A hybrid extraction approach is used: rule-based regex handles structured sections (phone numbers, dates, degree keywords), while a fine-tuned NER (Named Entity Recognition) model handles free-form sections like project descriptions and role responsibilities.

Stage 2 — Normalisation

Raw extracted data contains inconsistencies that would corrupt scoring. The normalisation stage resolves these:

Skill synonyms — "JS" → "JavaScript", "ML" → "Machine Learning", "k8s" → "Kubernetes"
Date standardisation — "Jan '22 – Present" → 2022-01-01 to today
Experience duration — computed in months per role and cumulatively per skill domain
Title normalisation — "Sr. SWE" → "Senior Software Engineer" for clean comparison

Stage 3 — Semantic Embedding

Both the job description and the normalised resume candidate summary are independently passed through a sentence-transformer model (based on the BERT architecture, fine-tuned on recruitment domain data).

Each document is encoded into a 768-dimensional dense vector that captures semantic meaning rather than surface-level tokens.
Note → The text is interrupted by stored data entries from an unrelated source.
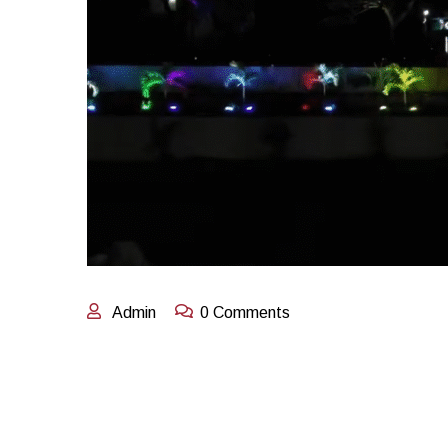
Admin
0 Comments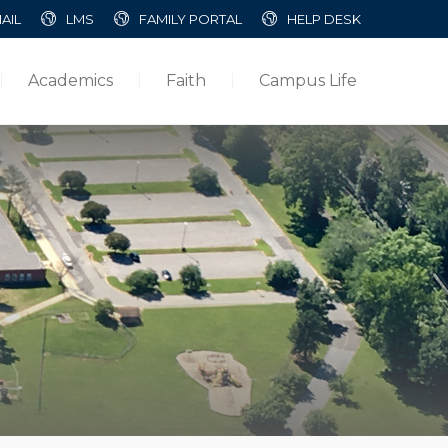
AIL
LMS
FAMILY PORTAL
HELP DESK
Academics
Faith
Campus Life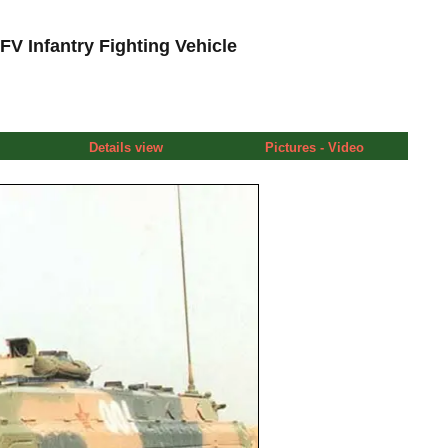
V Infantry Fighting Vehicle
Details view
Pictures - Video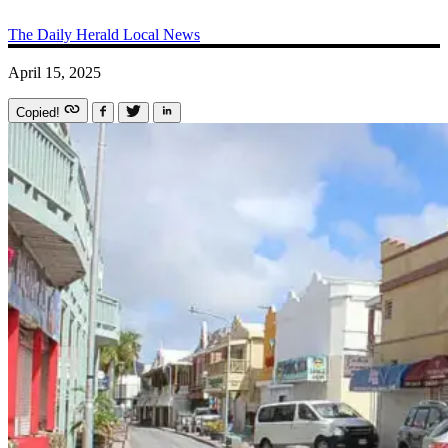
The Daily Herald
Local News
April 15, 2025
Copied!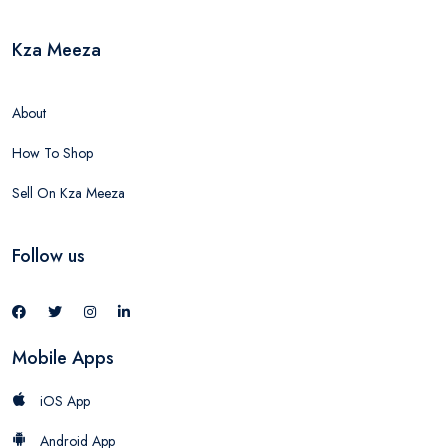
Kza Meeza
About
How To Shop
Sell On Kza Meeza
Follow us
Mobile Apps
iOS App
Android App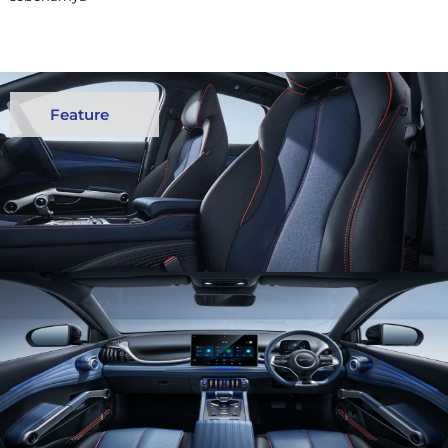
Feature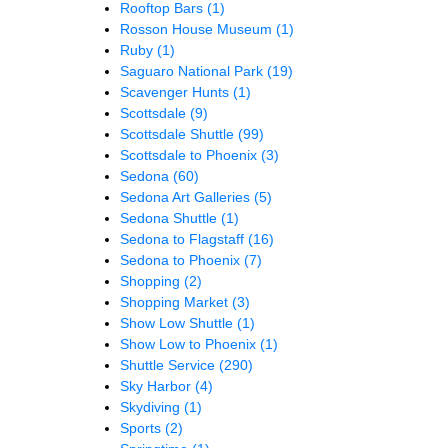
Rooftop Bars
(1)
Rosson House Museum
(1)
Ruby
(1)
Saguaro National Park
(19)
Scavenger Hunts
(1)
Scottsdale
(9)
Scottsdale Shuttle
(99)
Scottsdale to Phoenix
(3)
Sedona
(60)
Sedona Art Galleries
(5)
Sedona Shuttle
(1)
Sedona to Flagstaff
(16)
Sedona to Phoenix
(7)
Shopping
(2)
Shopping Market
(3)
Show Low Shuttle
(1)
Show Low to Phoenix
(1)
Shuttle Service
(290)
Sky Harbor
(4)
Skydiving
(1)
Sports
(2)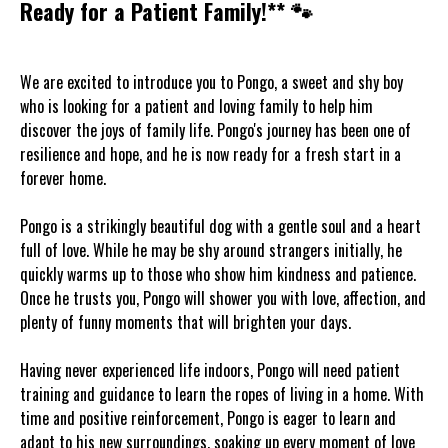
Ready for a Patient Family!** 🐾
We are excited to introduce you to Pongo, a sweet and shy boy
who is looking for a patient and loving family to help him
discover the joys of family life. Pongo's journey has been one of
resilience and hope, and he is now ready for a fresh start in a
forever home.
Pongo is a strikingly beautiful dog with a gentle soul and a heart
full of love. While he may be shy around strangers initially, he
quickly warms up to those who show him kindness and patience.
Once he trusts you, Pongo will shower you with love, affection, and
plenty of funny moments that will brighten your days.
Having never experienced life indoors, Pongo will need patient
training and guidance to learn the ropes of living in a home. With
time and positive reinforcement, Pongo is eager to learn and
adapt to his new surroundings, soaking up every moment of love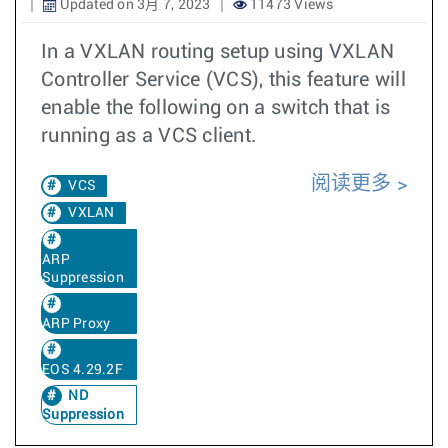
Updated on 3月 7, 2023
11473 Views
In a VXLAN routing setup using VXLAN
Controller Service (VCS), this feature will
enable the following on a switch that is
running as a VCS client.
阅读更多
VCS
VXLAN
ARP
Suppression
ARP Proxy
EOS 4.29.2F
ND
Suppression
The model understands that "built REST APIs in Node.js" and "developed backend services using Express" are semantically equivalent — even without shared keywords.

The job description embedding represents the ideal candidate profile. The resume embedding represents the candidate profile. The distance between them, measured via cosine similarity, forms the base match score.

Stage 4 — Cosine Similarity Scoring

Cosine similarity measures the angle between two vectors in high-dimensional space. A score of 1.0 means identical direction (perfect match); 0.0 means orthogonal (no relationship).

In practice, InnoHire.ai sees:

0.85–1.0 — Excellent match. Candidate likely covers >90% of role requirements.
0.70–0.85 — Strong match with some skill or experience gaps.
0.55–0.70 — Partial match. Notable gaps but transferable experience exists.
Below 0.55 — Poor alignment. Candidate is unlikely to be a strong fit.

Stage 5 — Gap Detection

After the base score is computed, a secondary module compares the job description's extracted required skills list against the candidate's normalised skill inventory. Missing skills are flagged as gaps with a gap severity score (critical vs. nice-to-have) based on how prominently they appear in the job description.

This gap list is surfaced to recruiters alongside the match score, and is used to generate targeted screening questions designed to probe whether the candidate can compensate for each gap.

Output Format

The engine returns a structured result object per candidate:

{
  "candidateId": "abc123",
  "overall_match_score": 84,
  "semantic_similarity": 0.81,
  "matched_skills": ["Python", "PostgreSQL", "FastAPI"],
  "missing_skills": ["Docker", "CI/CD"],
  "gap_severity": { "Docker": "critical", "CI/CD": "moderate" },
  "experience_years_relevant": 4.5,
  "screening_questions": [...],
  "boolean_search_string": "...",
  "linkedin_outreach_draft": "..."
}

Performance

Average processing time per resume: 1.4 seconds (end-to-end, including parse + embed + score + generate). Bulk processing of 100 resumes completes in under 90 seconds via the async job queue.